Margaret Beaufort was now sending frequent messages and letters to her son in Brittany, urging him to come to Wales and join Buckingham in this righteous war against the usurper. Legally, as her attainder later stated, she was a traitor, 'imagining the destruction of the King and assisting Henry, Duke of Buckingham, in treason'. The Countess, of course, would not have viewed her activities in that light. The triumph of her son might be only weeks away, and she would not contemplate failure since she must have known that it would herald the ruin of all the conspirators.

After his successful visit to York, Richard III travelled on 20th September to Gainsborough in Lincolnshire. Queen Anne had left for Middleham with the Prince of Wales and Warwick. By 24th September the rebel plans were complete and co-ordinated uprisings were scheduled to take place, according to the Rolls of Parliament, on 18th October.

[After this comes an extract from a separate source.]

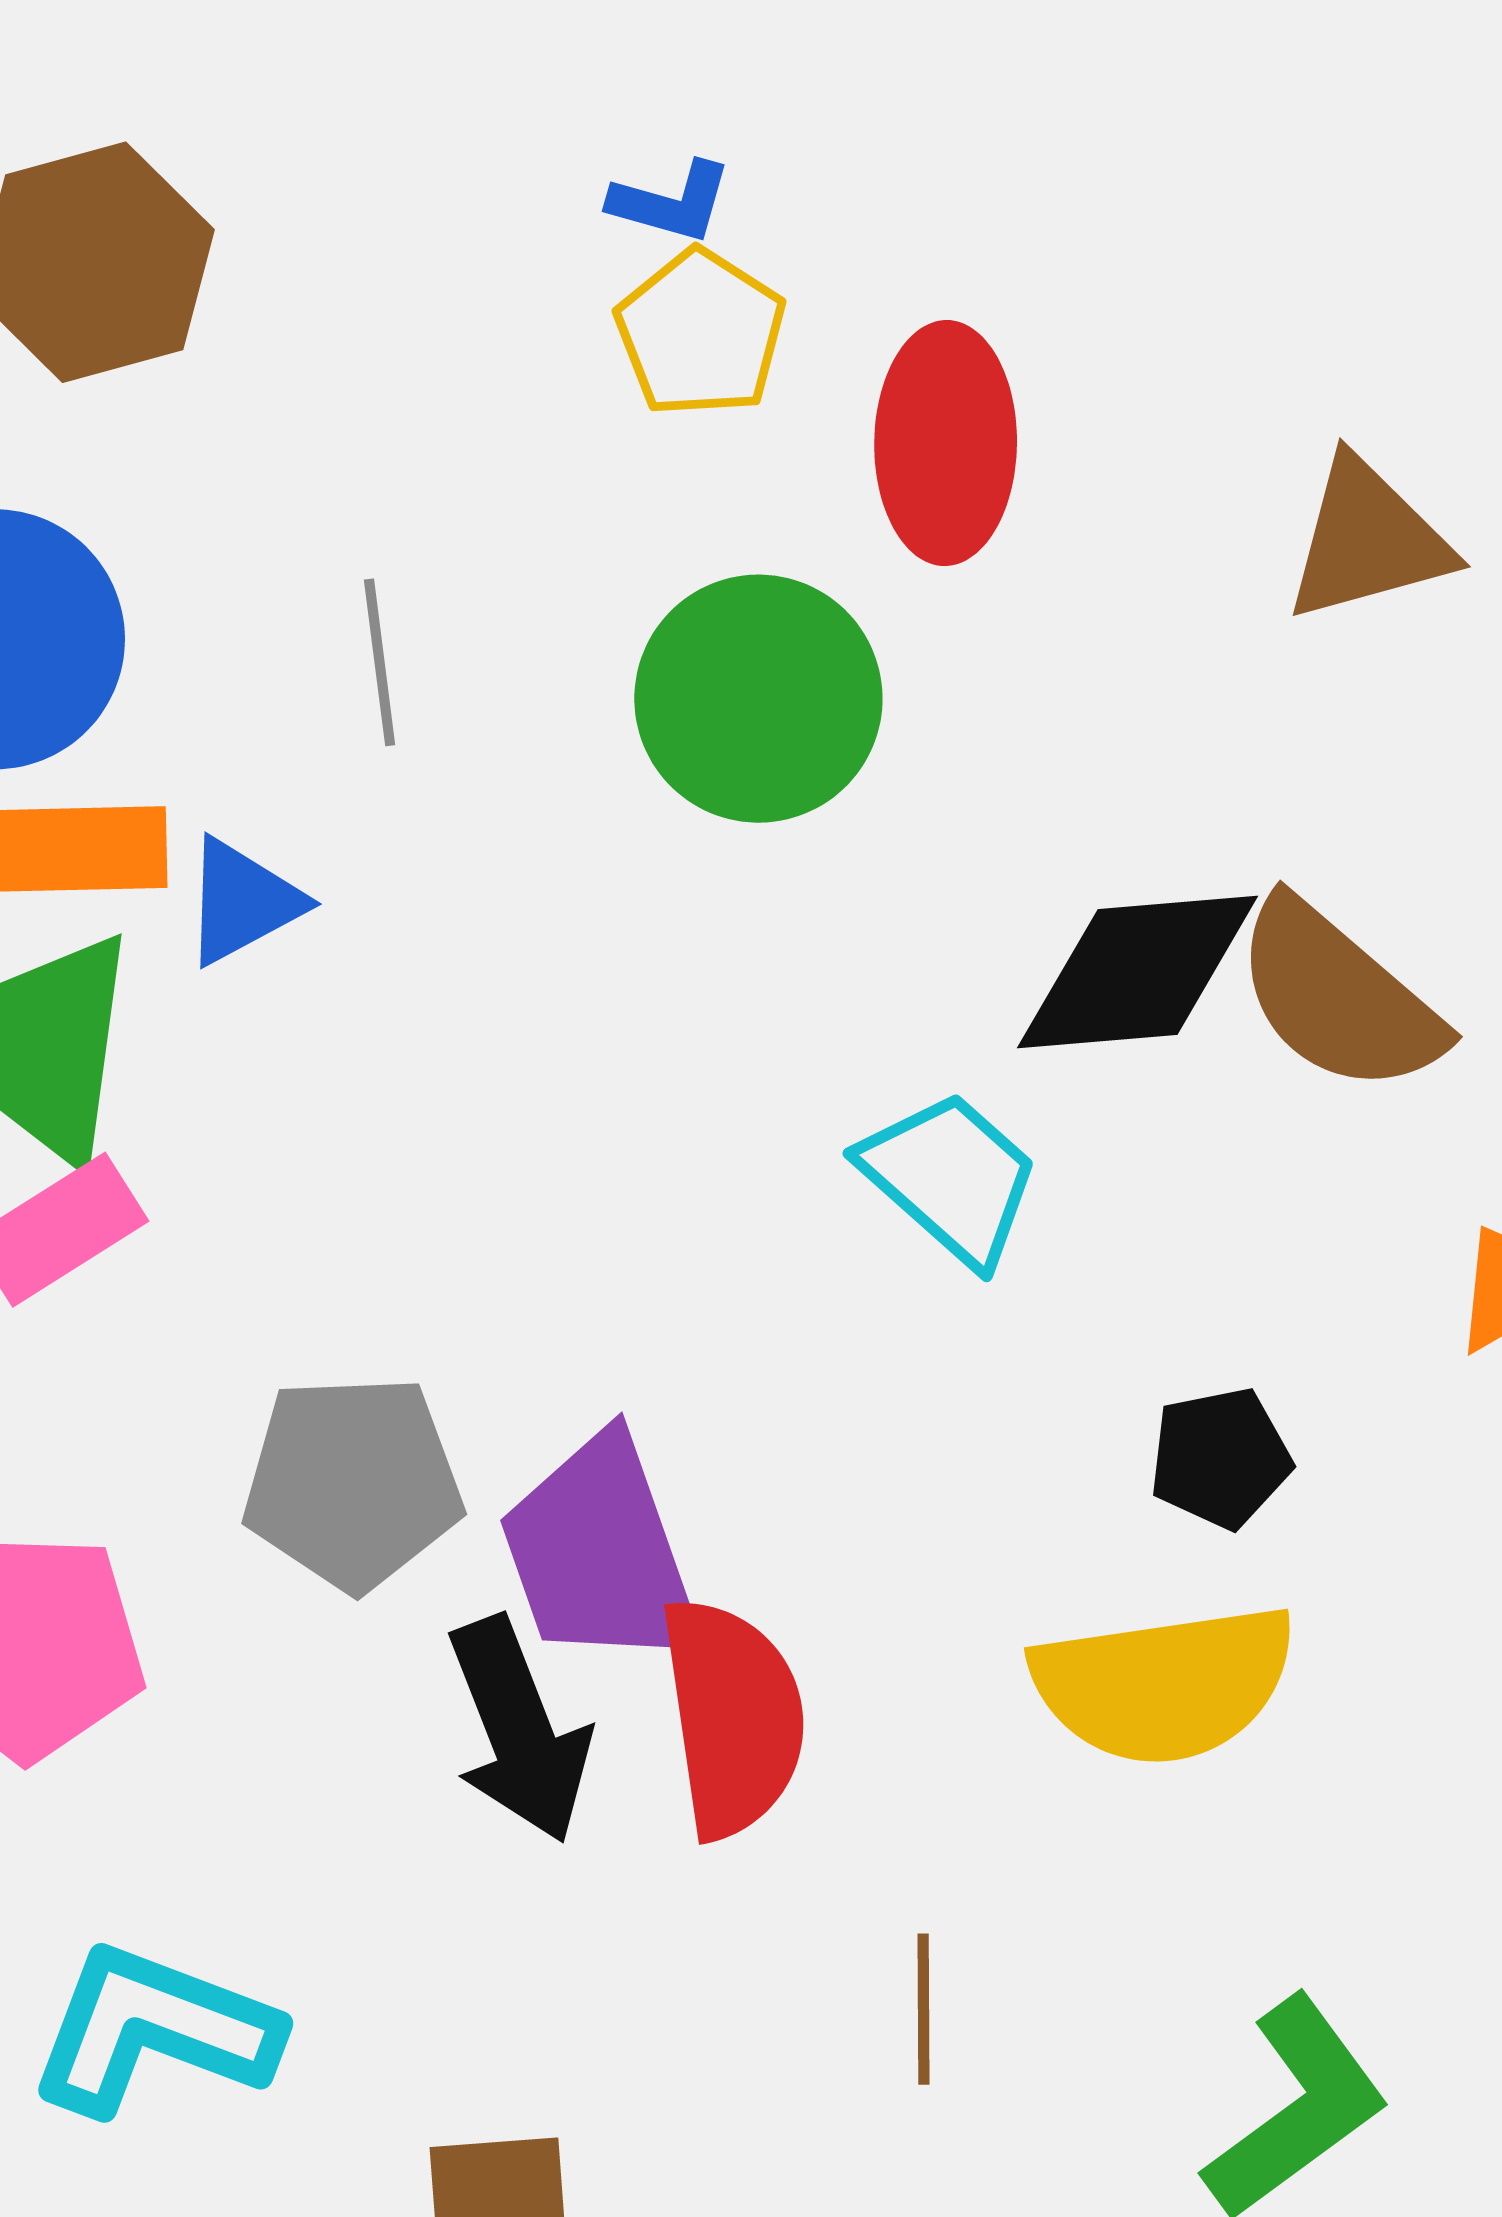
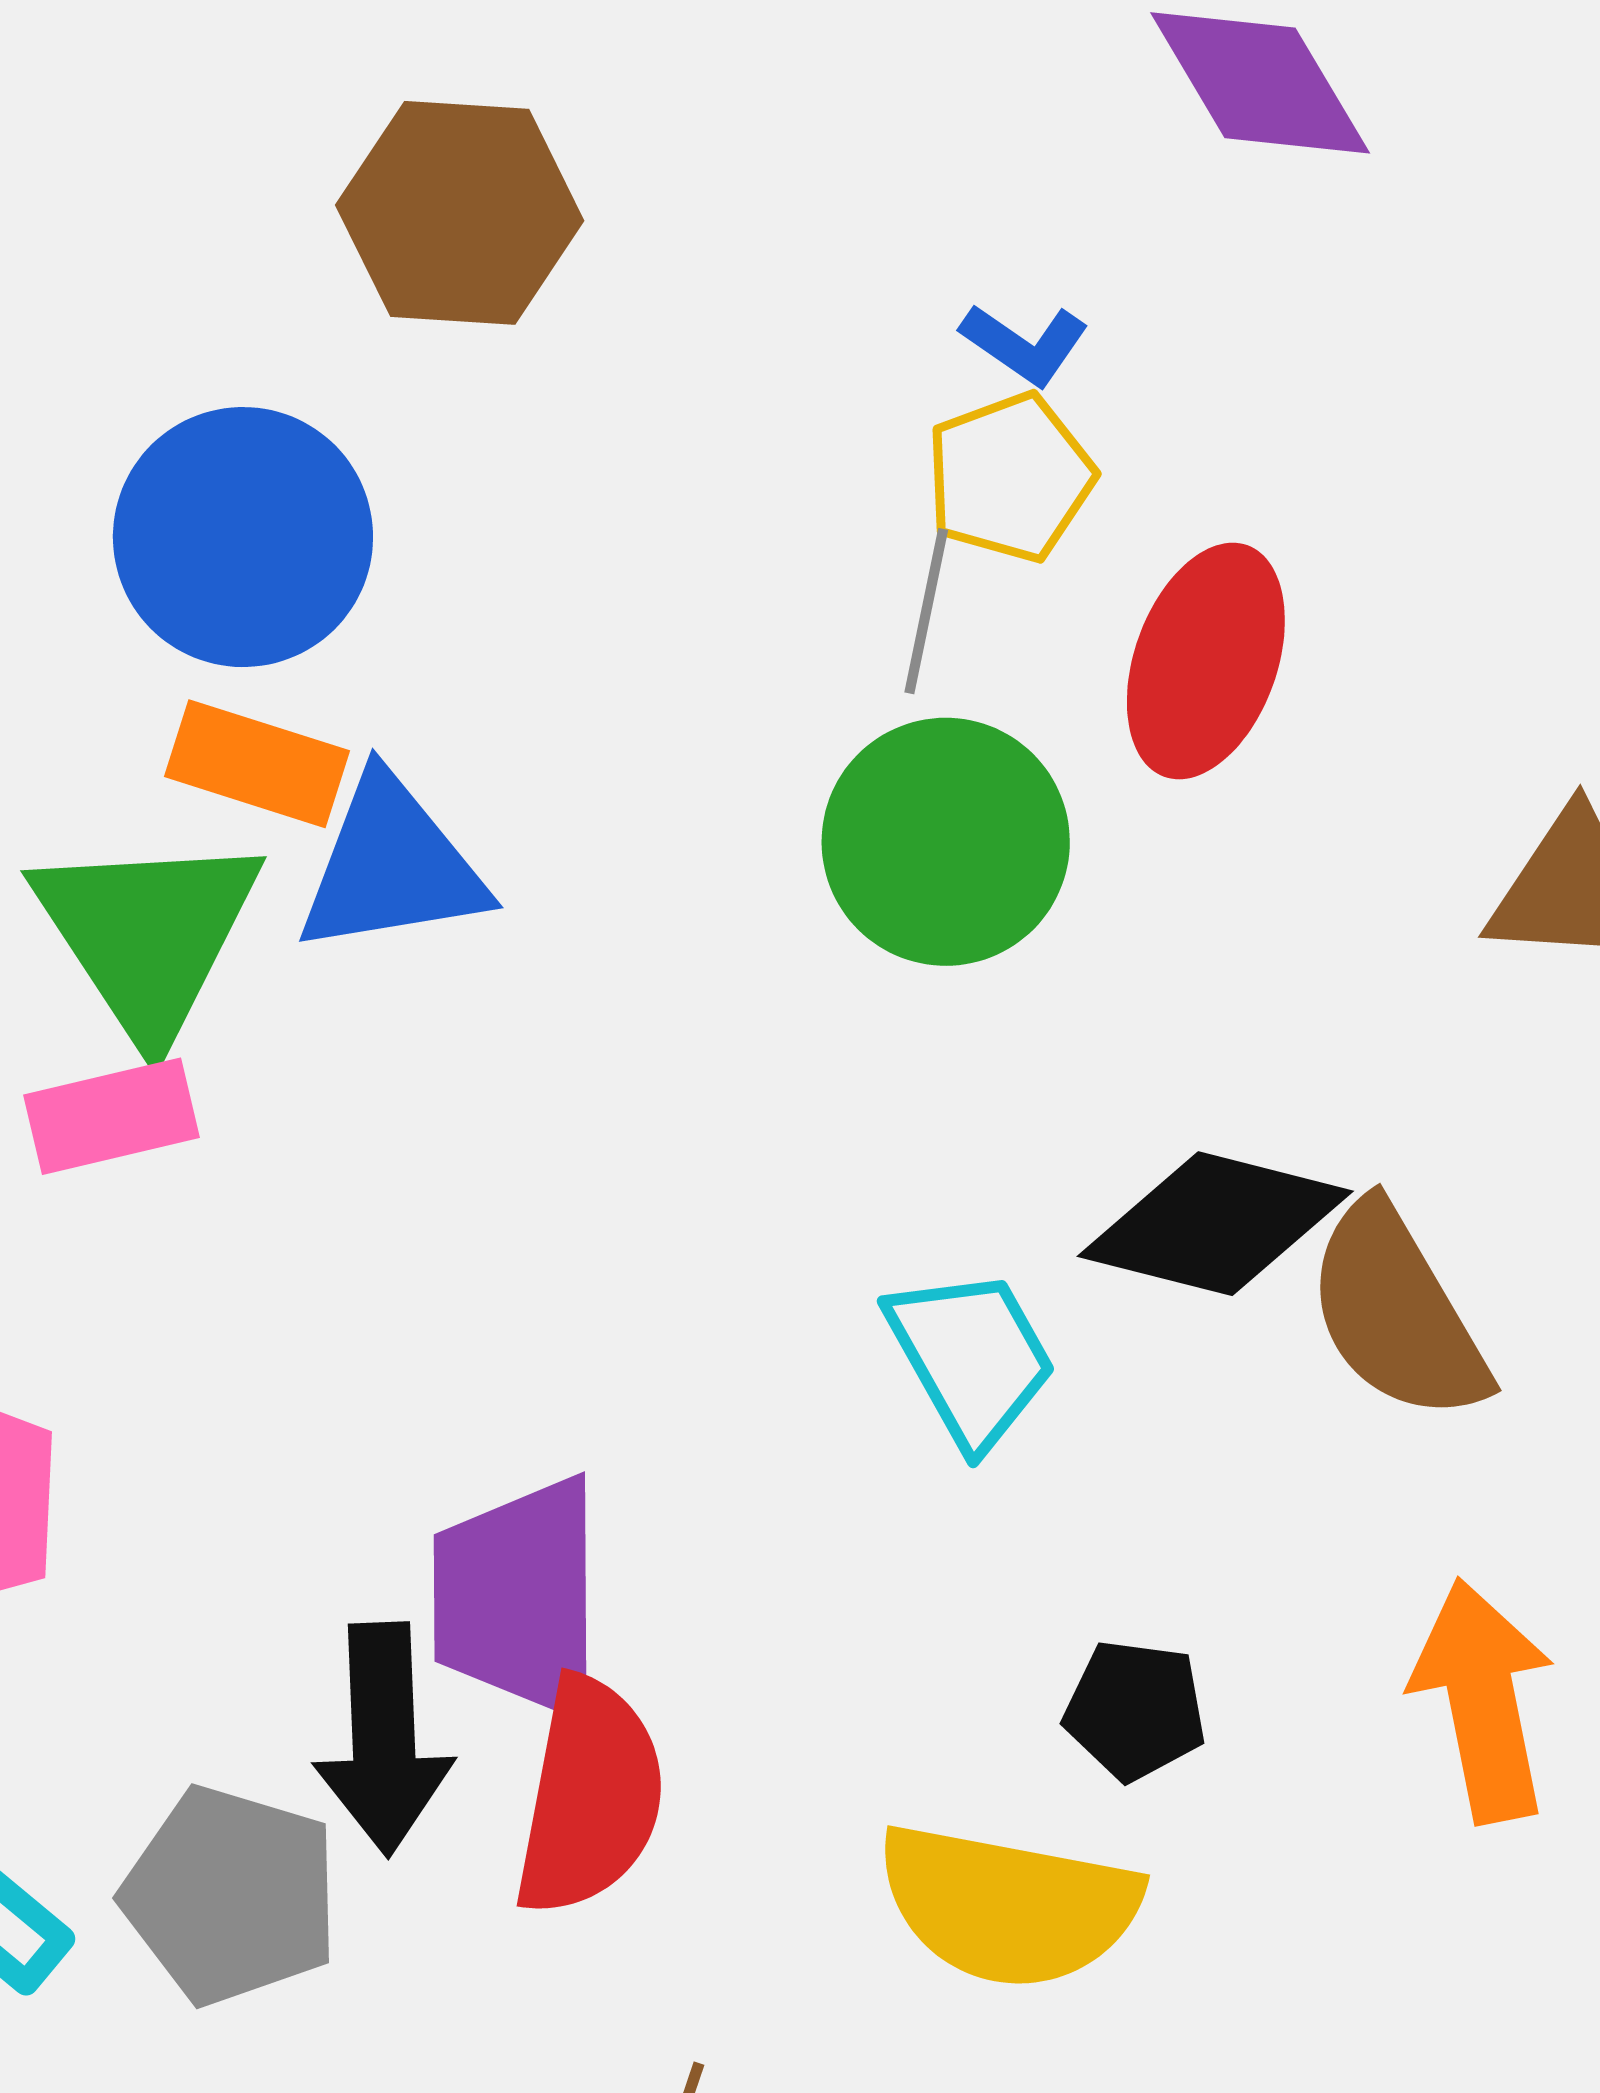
gray line: (380, 662) -> (926, 611), moved
blue triangle: (242, 902) -> (392, 866), size x1.5
gray pentagon: (353, 1482) -> (231, 1895), moved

There were to be five separate uprisings. In Kent, the Hautes, close kin to the Wydvilles, were to march from The Mote near Maidstone and Ightham Mote. Exeter was to be roused by Dorset, Sir Thomas St Leger, the husband of Richard Ill's sister Anne, and members of the Lancastrian Courtenay family, earls of Devon. Lionel Wydville was to organise a rising in Salisbury. Buckingham would have an army standing at battle alert in Wales.